28.アンドレ、ヨハネとヤコブ、ヤコブ

十二人の使徒たちの人物は昨年ペトロだけについて書きましたが、これから他の人についても一言申し上げたいと思います。初めにペトロの兄弟アンドレのことを紹介します。
アンドレ
アンドレはマタイ福音書(4章18~22)によりますとペトロと共に漁師の仕事をしていましたが、途中でイエスから呼ばれてついていきました。福音書には、弟子たちのリスト以外には2回しか彼のことは出ていません。一つはイエスがパンと魚を増やした時(ヨハネ6.5~8)、もう一つはあるギリシャ人がイエスに会いたがっていたので案内した時(ヨハネ12.22)です。昔からの言い伝えによりますと、現在のトルコとギリシャで宣教しましたが、最後にパトラッソという町で十字架につけられてしまいました。しかしその話は歴史的な根拠はありません。
ヨハネとヤコブ
この兄弟はペトロとアンドレと同じように漁師だったのですが、イエスの呼びかけによってイエスについて行ったのです。福音書にはたびたびイエスはペトロとその二人の兄弟を選んで、特別な出来事の証人にしました。例えばイエスの変容(マタイ17.1)、 イエスがペトロの姑を回復させたとき(マルコ1.29)、ヤイロの娘の蘇り(マルコ5.37)ゲッセマネにおけるイエスの祈り(マタイ26.37)等々です。彼らのあだ名は雷の子だったので、きっと二人とも物静かな性格ではなかったようです。

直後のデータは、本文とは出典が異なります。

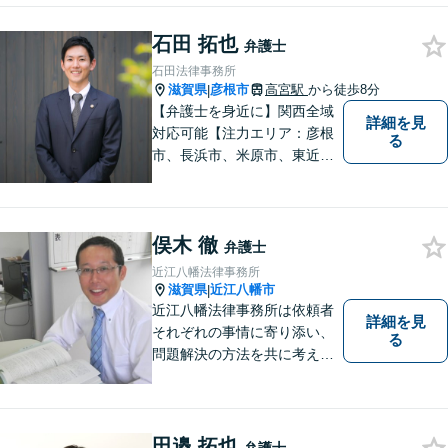
応と密なコミュニケーション
石田 拓也
をモットーに、皆様それぞれ
弁護士
に合った解決を図ってまいり
石田法律事務所
ます。お気軽にご相談くださ
滋賀県
彦根市
高宮駅
から徒歩8分
|
い。
【弁護士を身近に】関西全域
詳細を見
対応可能【注力エリア：彦根
る
市、長浜市、米原市、東近江
市、近江八幡市】日常で起こ
り得る法律問題の解決へ特
化。生まれ育った地元の皆さ
俣木 徹
まに、不安を和らげベストな
弁護士
解決策を提供します「迅速丁
近江八幡法律事務所
寧」【無料相談有・駐車場完
滋賀県
近江八幡市
|
備】【英語対応可】
近江八幡法律事務所は依頼者
詳細を見
それぞれの事情に寄り添い、
る
問題解決の方法を共に考える
場所です。「弁護士に相談す
べき悩みなのかわからない
方」も、ぜひお気軽にご相談
ください。
田邉 拓也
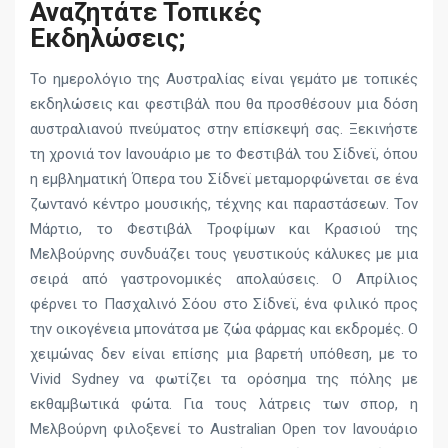
Αναζητάτε Τοπικές
Εκδηλώσεις;
Το ημερολόγιο της Αυστραλίας είναι γεμάτο με τοπικές
εκδηλώσεις και φεστιβάλ που θα προσθέσουν μια δόση
αυστραλιανού πνεύματος στην επίσκεψή σας. Ξεκινήστε
τη χρονιά τον Ιανουάριο με το Φεστιβάλ του Σίδνεϊ, όπου
η εμβληματική Όπερα του Σίδνεϊ μεταμορφώνεται σε ένα
ζωντανό κέντρο μουσικής, τέχνης και παραστάσεων. Τον
Μάρτιο, το Φεστιβάλ Τροφίμων και Κρασιού της
Μελβούρνης συνδυάζει τους γευστικούς κάλυκες με μια
σειρά από γαστρονομικές απολαύσεις. Ο Απρίλιος
φέρνει το Πασχαλινό Σόου στο Σίδνεϊ, ένα φιλικό προς
την οικογένεια μπονάτσα με ζώα φάρμας και εκδρομές. Ο
χειμώνας δεν είναι επίσης μια βαρετή υπόθεση, με το
Vivid Sydney να φωτίζει τα ορόσημα της πόλης με
εκθαμβωτικά φώτα. Για τους λάτρεις των σπορ, η
Μελβούρνη φιλοξενεί το Australian Open τον Ιανουάριο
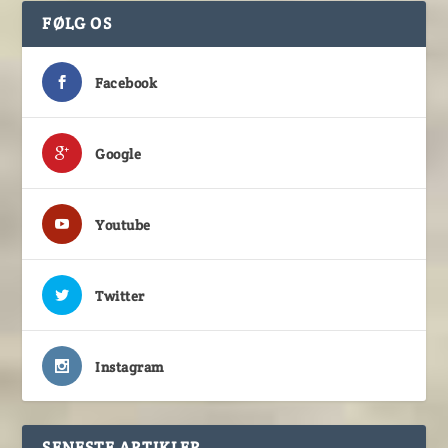
FØLG OS
Facebook
Google
Youtube
Twitter
Instagram
SENESTE ARTIKLER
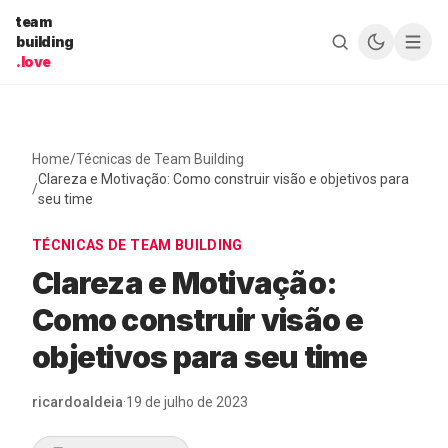
Pular para o conteúdo
team
building
.love
Home
/
Técnicas de Team Building
Clareza e Motivação: Como construir visão e objetivos para
/
seu time
TÉCNICAS DE TEAM BUILDING
Clareza e Motivação:
Como construir visão e
objetivos para seu time
ricardoaldeia
·
19 de julho de 2023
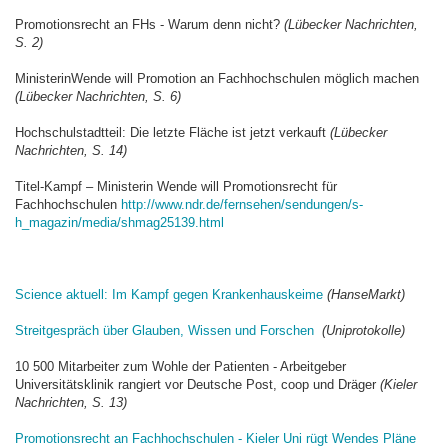
Promotionsrecht an FHs - Warum denn nicht?
(Lübecker Nachrichten,
S. 2)
MinisterinWende will Promotion an Fachhochschulen möglich machen
(Lübecker Nachrichten, S. 6)
Hochschulstadtteil: Die letzte Fläche ist jetzt verkauft
(Lübecker
Nachrichten, S. 14)
Titel-Kampf – Ministerin Wende will Promotionsrecht für
Fachhochschulen
http://www.ndr.de/fernsehen/sendungen/s-
h_magazin/media/shmag25139.html
Science aktuell: Im Kampf gegen Krankenhauskeime
(HanseMarkt)
Streitgespräch über Glauben, Wissen und Forschen
(Uniprotokolle)
10 500 Mitarbeiter zum Wohle der Patienten - Arbeitgeber
Universitätsklinik rangiert vor Deutsche Post, coop und Dräger
(Kieler
Nachrichten, S. 13)
Promotionsrecht an Fachhochschulen - Kieler Uni rügt Wendes Pläne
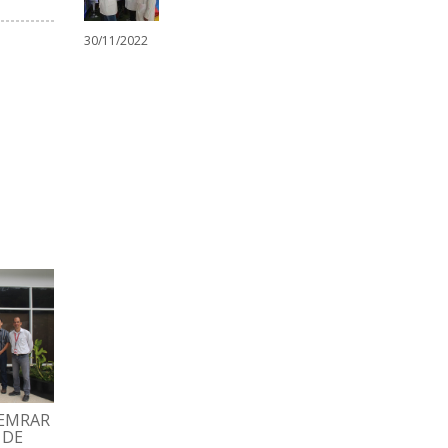
30/11/2022
HEMRAR
GRAN FAMILIA ESPROMED
TRABAJADORES
 DE
BIO PARTICIPÓ EN
DISFRUTARON TARD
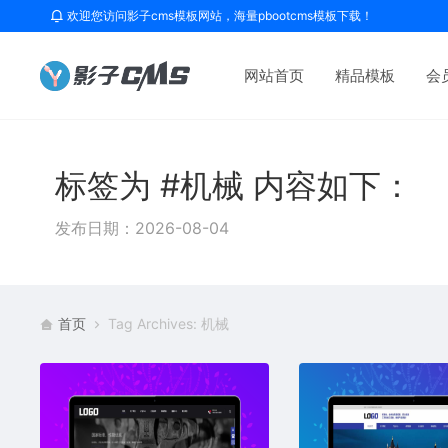
欢迎您访问影子cms模板网站，海量pbootcms模板下载！
网站首页
精品模板
会
标签为 #机械 内容如下：
发布日期：2026-08-04
首页
Tag Archives: 机械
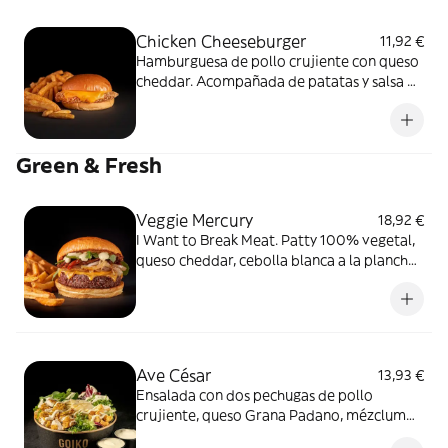
Chicken Cheeseburger
11,92 €
Hamburguesa de pollo crujiente con queso
cheddar. Acompañada de patatas y salsa de
tomate.
Green & Fresh
Veggie Mercury
18,92 €
I Want to Break Meat. Patty 100% vegetal,
queso cheddar, cebolla blanca a la plancha,
tomate seco confitado, rúcula fresca.
Acompañada de patatas y nuestra
irresistible salsa Mayo de albahaca.
Ave César
13,93 €
Ensalada con dos pechugas de pollo
crujiente, queso Grana Padano, mézclum
de lechugas, rúcula, picatostes y salsa César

ヨハネは十二人の使徒達の中で一番長生きをして自然に亡くなった人です。またヨハネはエフェソに住んでマリア様の面倒をみてさしあげたでしょう。十二人の中で彼は一番若かったので、イエスから可愛がられたという話もあります。
ヤコブはエルサレムにおいてアグリッパ王から首を切られたのです(西暦40年代の初め)。
ヤコブ
このヤコブは前述のヤコブ(大ヤコブ)に対して小ヤコブと呼ばれ、アルファイの子でイエスの兄弟と言われていました。エルサレムにおける最初の教会の責任者でもあったのです。外国人はモーゼの律法を守るべきかという問題について話されたとき、彼は大事な働きをし、それによってパウロの宣教を支持しました (使徒行録15.13~23)。新約聖書に出てくるヤコブの手紙はこのヤコブが書いたものです。彼の死については何もわかっていません。